Discovery and evolution of new and improved proteins has empowered molecular therapeutics, diagnostics, and industrial biotechnology. Discovery and evolution both require efficient screens and effective libraries, although they differ in their challenges because of the absence or presence, respectively, of an initial protein variant with the desired function. A host of high-throughput technologies-experimental and computational-enable efficient screens to identify performant protein variants. In partnership, an informed search of sequence space is needed to overcome the immensity, sparsity, and complexity of the sequence-performance landscape. Early in the historical trajectory of protein engineering, these elements aligned with distinct approaches to identify the most performant sequence: selection from large, randomized combinatorial libraries versus rational computational design.
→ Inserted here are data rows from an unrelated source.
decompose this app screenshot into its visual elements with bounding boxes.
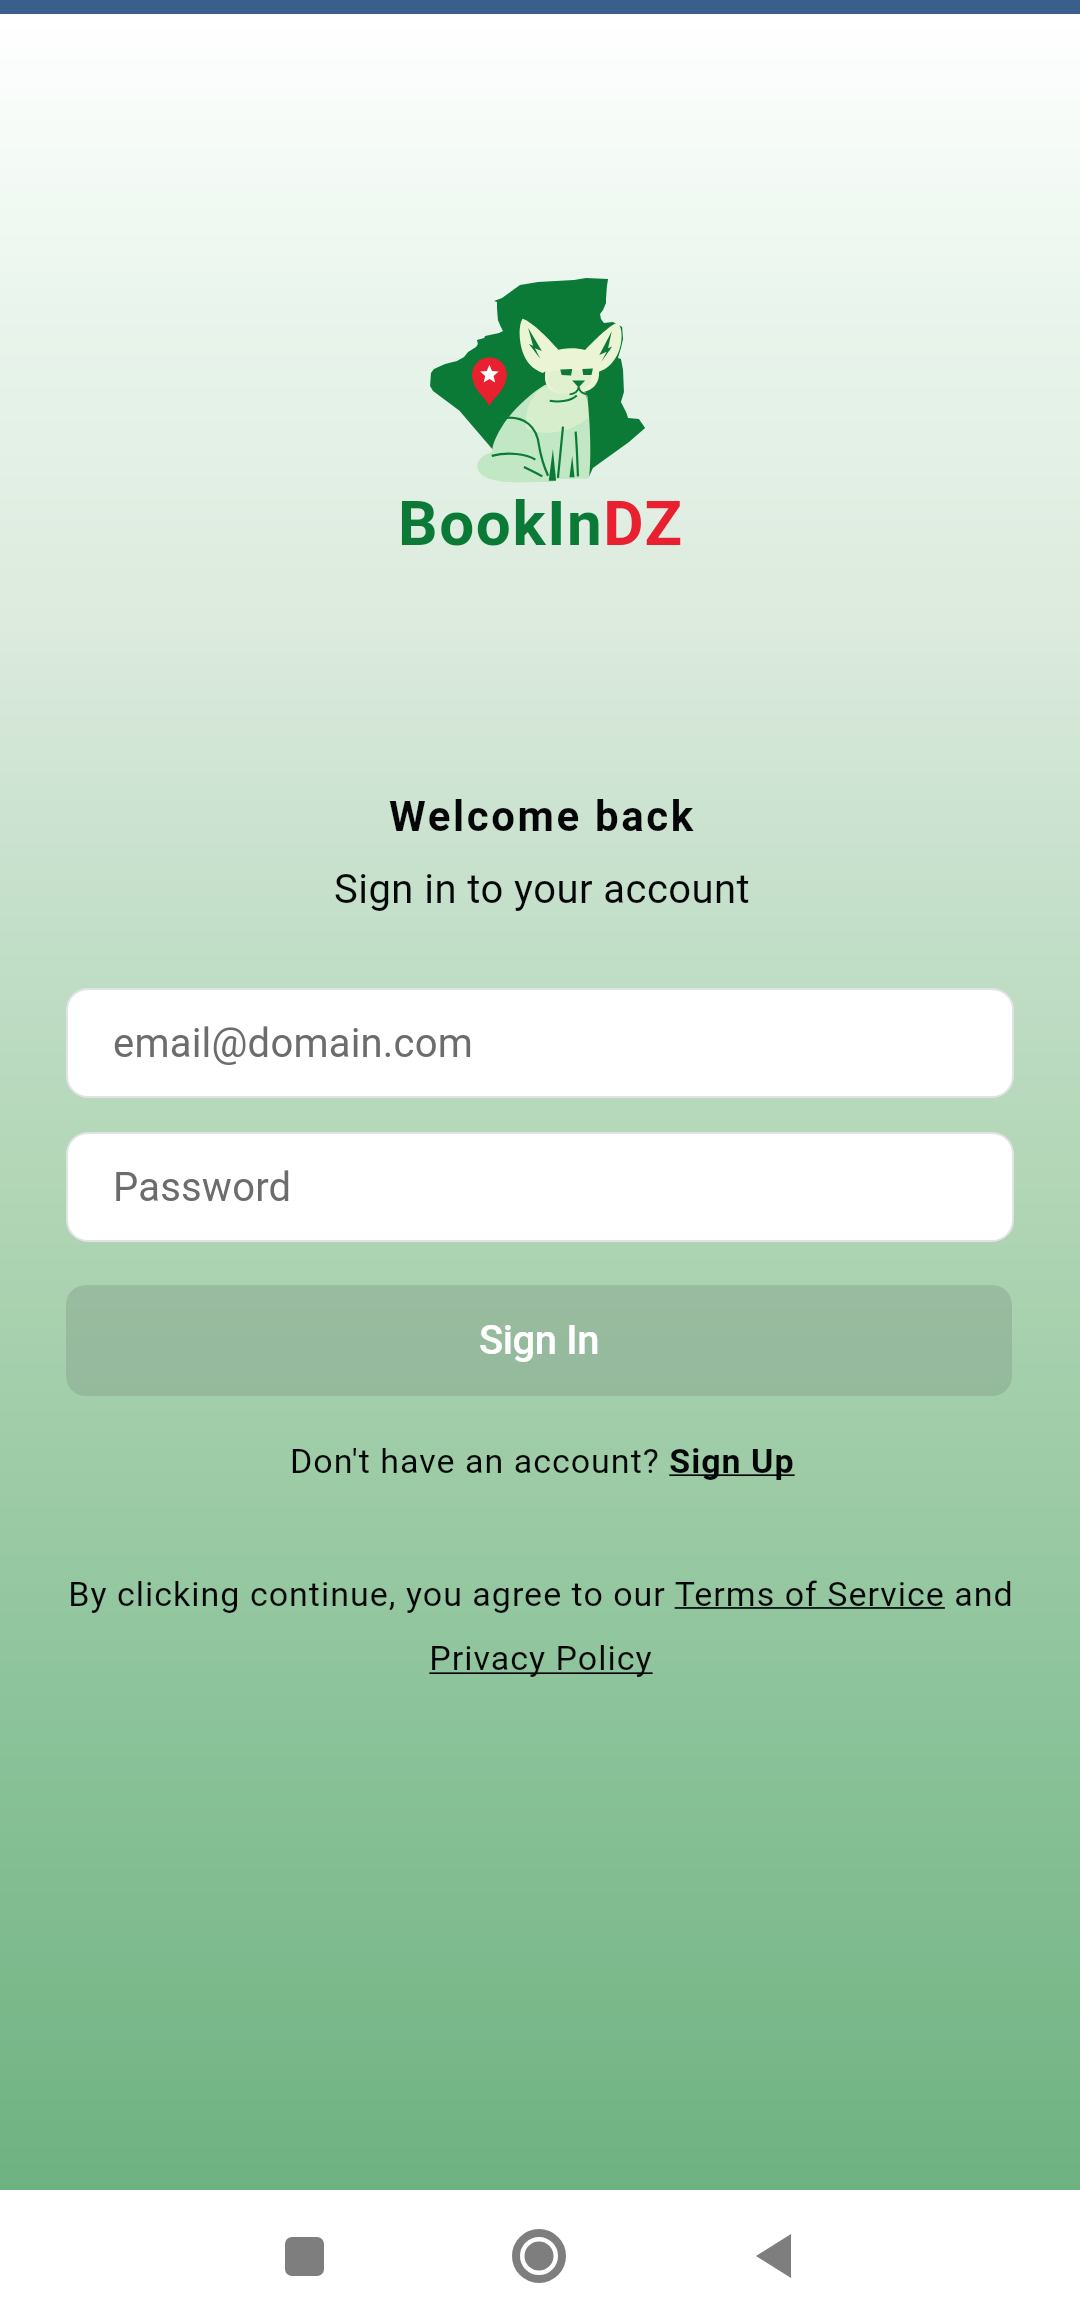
staticText: Sign in to your account: [334, 866, 751, 913]
staticText: By clicking continue, you agree to our T…: [56, 1574, 1026, 1679]
staticText: Sign In: [479, 1317, 600, 1364]
button[interactable]: Password: [68, 1134, 1012, 1240]
staticText: Welcome back: [389, 792, 696, 841]
button[interactable]: email@domain.com: [68, 990, 1012, 1096]
button[interactable]: Back: [725, 2208, 821, 2304]
button[interactable]: Sign In: [66, 1285, 1012, 1396]
staticText: Password: [113, 1164, 292, 1211]
staticText: BookInDZ: [398, 487, 684, 560]
button[interactable]: Home: [491, 2208, 587, 2304]
staticText: email@domain.com: [113, 1020, 474, 1067]
button[interactable]: Don't have an account? Sign Up: [290, 1441, 795, 1481]
button[interactable]: Recent apps: [256, 2208, 352, 2304]
staticText: Don't have an account? Sign Up: [290, 1441, 795, 1481]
Substantial advances have now emerged from the synergy of these perspectives. Rational design of combinatorial libraries aids the experimental search of sequence space, and high-throughput, high-integrity experimental data inform computational design. At the core of the collaborative interface, efficient protein characterization (rather than mere selection of optimal variants) maps sequence-performance landscapes. Such quantitative maps elucidate the complex relationships between protein sequence and performance-e.g., binding, catalytic efficiency, biological activity, and developability-thereby advancing fundamental protein science and facilitating protein discovery and evolution.

Abstract Image

通过序列性能映射的蛋白质工程。
新的和改进的蛋白质的发现和进化为分子治疗、诊断和工业生物技术提供了力量。发现和进化都需要有效的筛选和有效的文库,尽管它们的挑战不同,因为分别缺乏或存在具有所需功能的初始蛋白质变体。大量的高通量实验和计算技术使高效的筛选能够识别高性能的蛋白质变体。在合作伙伴关系中,需要对序列空间进行知情搜索,以克服序列性能景观的巨大性、稀疏性和复杂性。在蛋白质工程的历史轨迹早期,这些元素与识别最具性能序列的不同方法相一致:从大型随机组合库中选择与合理的计算设计。这些观点的协同作用现已取得实质性进展。组合库的合理设计有助于序列空间的实验搜索,而高通量、高完整性的实验数据为计算设计提供了信息。在协作界面的核心,高效的蛋白质表征(而不仅仅是选择最佳变体)绘制了序列性能图。这种定量图谱阐明了蛋白质序列与性能之间的复杂关系,例如结合、催化效率、生物活性和可开发性,从而推进了基础蛋白质科学,促进了蛋白质的发现和进化。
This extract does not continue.